In 1968, he obtained a BSc degree in management science from the University of Manchester, where he was the winner of the 1966/67 Manchester Debating Union freshers' debating competition. He also obtained a Master of Arts degree in journalism from the University of North Carolina at Chapel Hill.

==Career==

He began his career as a teacher, writer and journalist in Nnewi. He wrote two short stories, Disaster in the Realms of Love and Broken Engagement which are both featured in the Onitsha Market Literature and can be found in the Library of Congress.
As a journalist, he was the Igbo editor of the Eastern Nigerian Observer Newspaper in 1960 before founding an Anglican Youth Fellowship magazine called The Voice of the Youth.
He was also a lecturer at North Carolina Central University, Durham and head of the Journalism Department at Shaw University.

In September 1974, he co-founded Winston-Salem Chronicle in Winston-Salem (a weekly newspaper that focuses on the African-American community) and in 1986 he founded The Nigeria Monitor the first weekly newspaper in Nnewi. He raised local readers awareness on local politics and community affairs, which earned him the nickname Monitor.

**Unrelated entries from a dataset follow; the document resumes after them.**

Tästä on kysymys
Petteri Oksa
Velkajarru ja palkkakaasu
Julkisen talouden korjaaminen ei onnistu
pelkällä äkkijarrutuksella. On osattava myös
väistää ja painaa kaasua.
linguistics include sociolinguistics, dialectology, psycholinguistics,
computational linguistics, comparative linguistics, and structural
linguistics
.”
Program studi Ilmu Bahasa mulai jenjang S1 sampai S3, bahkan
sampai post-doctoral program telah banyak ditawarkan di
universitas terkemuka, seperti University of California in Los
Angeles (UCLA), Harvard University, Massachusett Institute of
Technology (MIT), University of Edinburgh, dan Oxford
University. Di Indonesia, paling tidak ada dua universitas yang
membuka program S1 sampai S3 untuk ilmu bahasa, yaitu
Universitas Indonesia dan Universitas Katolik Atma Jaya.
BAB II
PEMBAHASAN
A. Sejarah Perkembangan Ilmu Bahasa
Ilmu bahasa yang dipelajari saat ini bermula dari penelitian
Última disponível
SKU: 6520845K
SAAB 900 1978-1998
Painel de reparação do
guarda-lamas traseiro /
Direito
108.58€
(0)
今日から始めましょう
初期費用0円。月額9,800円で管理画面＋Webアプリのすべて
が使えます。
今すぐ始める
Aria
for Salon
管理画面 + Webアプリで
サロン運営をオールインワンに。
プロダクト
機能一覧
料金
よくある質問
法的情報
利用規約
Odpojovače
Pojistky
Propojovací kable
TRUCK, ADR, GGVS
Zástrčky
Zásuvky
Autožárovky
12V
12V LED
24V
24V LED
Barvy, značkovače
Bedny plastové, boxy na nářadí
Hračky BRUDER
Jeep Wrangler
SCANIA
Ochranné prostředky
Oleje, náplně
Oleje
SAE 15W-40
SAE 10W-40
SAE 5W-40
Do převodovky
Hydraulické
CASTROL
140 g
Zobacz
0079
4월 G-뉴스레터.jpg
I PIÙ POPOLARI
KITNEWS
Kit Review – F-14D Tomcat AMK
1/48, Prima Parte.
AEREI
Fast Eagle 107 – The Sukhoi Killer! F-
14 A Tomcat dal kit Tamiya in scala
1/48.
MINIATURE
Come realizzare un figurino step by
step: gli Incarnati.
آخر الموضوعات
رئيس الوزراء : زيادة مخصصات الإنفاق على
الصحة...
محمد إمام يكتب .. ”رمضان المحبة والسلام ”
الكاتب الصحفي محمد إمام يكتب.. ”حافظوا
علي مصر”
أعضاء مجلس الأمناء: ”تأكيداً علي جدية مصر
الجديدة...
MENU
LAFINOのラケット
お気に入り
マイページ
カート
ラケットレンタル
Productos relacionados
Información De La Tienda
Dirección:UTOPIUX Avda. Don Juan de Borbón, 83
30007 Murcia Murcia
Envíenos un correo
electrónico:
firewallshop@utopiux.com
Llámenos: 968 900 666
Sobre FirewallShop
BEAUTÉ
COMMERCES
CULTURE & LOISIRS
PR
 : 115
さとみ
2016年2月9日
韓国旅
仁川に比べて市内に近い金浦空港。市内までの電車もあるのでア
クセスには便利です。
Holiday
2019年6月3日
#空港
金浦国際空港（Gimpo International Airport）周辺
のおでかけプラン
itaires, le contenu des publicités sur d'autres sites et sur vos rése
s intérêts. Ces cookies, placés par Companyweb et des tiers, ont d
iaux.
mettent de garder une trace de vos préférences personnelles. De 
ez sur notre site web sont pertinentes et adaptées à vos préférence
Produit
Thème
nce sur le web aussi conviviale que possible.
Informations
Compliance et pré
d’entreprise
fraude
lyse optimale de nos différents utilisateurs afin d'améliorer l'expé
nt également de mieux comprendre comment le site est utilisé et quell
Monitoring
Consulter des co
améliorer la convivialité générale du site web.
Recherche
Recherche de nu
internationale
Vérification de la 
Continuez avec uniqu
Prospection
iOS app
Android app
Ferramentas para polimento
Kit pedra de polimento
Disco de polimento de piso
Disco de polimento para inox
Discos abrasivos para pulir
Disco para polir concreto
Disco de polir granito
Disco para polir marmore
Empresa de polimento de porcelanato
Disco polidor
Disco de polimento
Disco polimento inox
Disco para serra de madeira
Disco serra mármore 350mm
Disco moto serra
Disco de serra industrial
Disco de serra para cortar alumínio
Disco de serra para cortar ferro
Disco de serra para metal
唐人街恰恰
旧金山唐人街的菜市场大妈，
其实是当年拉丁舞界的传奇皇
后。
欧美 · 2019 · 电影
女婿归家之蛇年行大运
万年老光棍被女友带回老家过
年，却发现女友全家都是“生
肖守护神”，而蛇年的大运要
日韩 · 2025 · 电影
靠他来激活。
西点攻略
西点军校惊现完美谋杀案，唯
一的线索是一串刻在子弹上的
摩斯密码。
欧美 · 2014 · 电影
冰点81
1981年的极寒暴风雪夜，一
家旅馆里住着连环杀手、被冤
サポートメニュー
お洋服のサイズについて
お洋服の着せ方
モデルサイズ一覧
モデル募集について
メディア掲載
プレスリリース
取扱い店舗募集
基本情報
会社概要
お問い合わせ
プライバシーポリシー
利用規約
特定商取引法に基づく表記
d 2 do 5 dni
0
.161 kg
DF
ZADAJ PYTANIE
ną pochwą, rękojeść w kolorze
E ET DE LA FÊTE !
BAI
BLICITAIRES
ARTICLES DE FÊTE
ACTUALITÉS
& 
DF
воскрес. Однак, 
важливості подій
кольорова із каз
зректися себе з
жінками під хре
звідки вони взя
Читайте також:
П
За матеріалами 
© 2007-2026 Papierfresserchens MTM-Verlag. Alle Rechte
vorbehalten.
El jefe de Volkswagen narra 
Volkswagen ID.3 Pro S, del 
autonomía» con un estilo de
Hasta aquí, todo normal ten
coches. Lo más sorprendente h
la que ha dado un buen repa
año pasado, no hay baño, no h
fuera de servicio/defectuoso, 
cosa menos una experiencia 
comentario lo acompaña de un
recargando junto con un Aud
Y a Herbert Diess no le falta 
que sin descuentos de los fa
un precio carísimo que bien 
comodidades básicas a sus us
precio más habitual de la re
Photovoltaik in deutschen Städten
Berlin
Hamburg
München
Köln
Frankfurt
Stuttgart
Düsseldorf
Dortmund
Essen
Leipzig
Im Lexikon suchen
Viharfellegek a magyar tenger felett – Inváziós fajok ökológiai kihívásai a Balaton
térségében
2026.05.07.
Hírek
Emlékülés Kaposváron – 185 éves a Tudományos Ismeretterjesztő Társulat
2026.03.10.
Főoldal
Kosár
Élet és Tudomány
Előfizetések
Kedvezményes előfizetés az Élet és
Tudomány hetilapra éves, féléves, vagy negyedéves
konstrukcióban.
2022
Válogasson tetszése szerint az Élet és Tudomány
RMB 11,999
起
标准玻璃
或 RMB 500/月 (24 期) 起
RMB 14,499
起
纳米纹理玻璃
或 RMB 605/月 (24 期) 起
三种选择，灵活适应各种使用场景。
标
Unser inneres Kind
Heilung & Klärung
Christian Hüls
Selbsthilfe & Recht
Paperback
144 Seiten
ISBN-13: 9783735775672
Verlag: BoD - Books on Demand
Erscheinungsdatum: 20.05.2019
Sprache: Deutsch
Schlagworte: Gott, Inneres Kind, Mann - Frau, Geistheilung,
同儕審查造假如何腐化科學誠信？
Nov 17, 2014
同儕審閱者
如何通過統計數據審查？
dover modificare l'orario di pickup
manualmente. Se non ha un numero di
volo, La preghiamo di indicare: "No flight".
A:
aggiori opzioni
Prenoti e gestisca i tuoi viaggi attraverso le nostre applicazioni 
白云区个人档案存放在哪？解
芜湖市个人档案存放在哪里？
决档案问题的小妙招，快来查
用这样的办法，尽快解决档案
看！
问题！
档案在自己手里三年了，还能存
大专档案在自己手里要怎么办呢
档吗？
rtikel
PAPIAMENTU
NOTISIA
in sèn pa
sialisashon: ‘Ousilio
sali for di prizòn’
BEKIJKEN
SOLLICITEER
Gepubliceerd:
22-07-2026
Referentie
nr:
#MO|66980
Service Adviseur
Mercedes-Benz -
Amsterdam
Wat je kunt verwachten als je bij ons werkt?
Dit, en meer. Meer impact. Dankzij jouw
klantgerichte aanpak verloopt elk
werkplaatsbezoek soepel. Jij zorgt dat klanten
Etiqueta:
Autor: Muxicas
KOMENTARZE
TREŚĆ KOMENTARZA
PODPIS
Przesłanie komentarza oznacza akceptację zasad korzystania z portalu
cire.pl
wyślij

However, in the 1990s, the military dictatorship of General Sani Abacha suppressed freedom of the press in Nigeria.

As a businessman, he introduced the Micro wheel balancing Machine into the Nigerian automobile industry to provide young people with employment. As a politician, he was nominated as the Nnewi North local government chairmanship candidate by the National Republican Convention Party (NRC) in 1993.